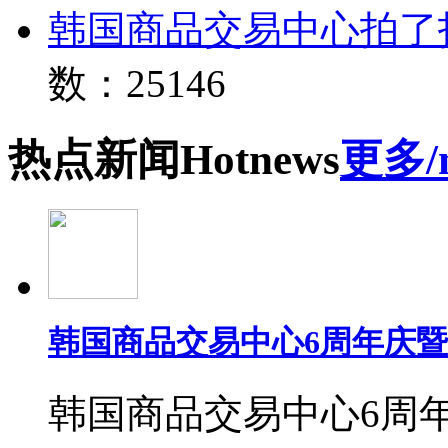
韩国商品交易中心拍了
数：25146
热点
新闻
Hot
news
更多/
韩国商品交易中心6周年庆
韩国商品交易中心6周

******

Task to carry out ::
Restate the full listing verbatim and drop every picture.

Task result ::
韩国商品交易中心拍了
数：25146
热点
新闻
Hot
news
更多/
韩国商品交易中心6周年庆
韩国商品交易中心6周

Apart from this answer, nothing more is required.